Apple’s iOS Encryption Baffles Police
Despite recent complaints about iOS security, it’s effective against at least one group: law enforcement. According to Declan McCullagh at CNET, police departments around the country are sufficiently stymied by iOS device encryption that they’re turning to Apple for help. They’ve flooded Apple with so many requests for assistance decrypting confiscated iPhones that Apple is putting them on a waiting list of up to 4 months. Of course, the flip side of this story is the suggestion that Apple has a backdoor method of cracking iPhone encryption.

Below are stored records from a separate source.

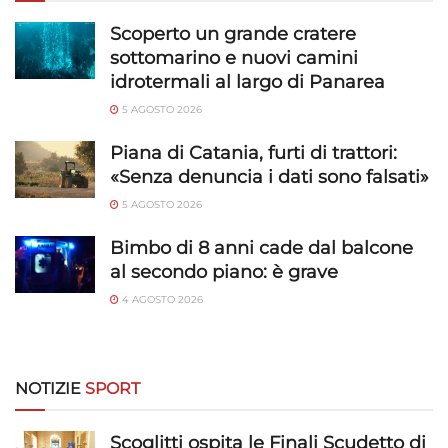
Funzionalità
Sempre attivo
Scoperto un grande cratere
Abbinare e combinare dati provenienti da altre
sottomarino e nuovi camini
fonti di dati, Collegare diversi dispositivi,
idrotermali al largo di Panarea
Identificare i dispositivi in base alle informazioni
5 AGOSTO 2026
trasmesse automaticamente.
Piana di Catania, furti di trattori:
Utilizzare dati di geolocalizzazione precisi,
«Senza denuncia i dati sono falsati»
Riconoscere i dispositivi in base a informazioni
5 AGOSTO 2026
richieste attivamente.
Bimbo di 8 anni cade dal balcone
Garantire la sicurezza, prevenire e
al secondo piano: è grave
rilevare frodi, correggere errori, Erogare
4 AGOSTO 2026
e presentare pubblicità e contenuto,
Sempre attivo
Salvare e comunicare le scelte sulla
privacy.
NOTIZIE
SPORT
Scoglitti ospita le Finali Scudetto di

I hope Apple doesn't actually have a backdoor, and is just acting as a tech expert for police departments who aren't monied enough to have tech experts of their own. If there is a backdoor, then someone else will find it, and it's not like Apple's security has been so awesome in the past (see: iCloud password reset hack the day after two-factor authentication was introduced).
Yeah, that's the concern. If Apple's encryption was truly unbreakable, I'd think that even Apple wouldn't be able to get in, expertise or no. Although, if it were as easy as a backdoor, perhaps there wouldn't be such a backlog of requests.
10 + yrs. ago, working as a police detective in Calif., I was trained as a forensic computer examiner. This included gleaning data from the computers and cell phones of that era. There was hardware and software for that purpose made available from device manufacturers and their affiliates. At the time there was far less info on encryption being shared, but it did exist, and there were discussions on the implementation of 'backdoors'.
It is logical, in our current 'world', that consumer devices (if not all) that interface with national, and international communications, are allowed, because they meet non-public (secret) demands for access (backdoors). To believe otherwise is unrealistic.
Why would the PRC, or your choice of nation-state, allow it's population to use cellphones?
If there were backdoors, they would have long-since been found by the iphone jailbreak community. There's no secrets to the iOS devices, really. Something would have to be implemented at the hardware/firmware level, and even that has no real secrets at this point.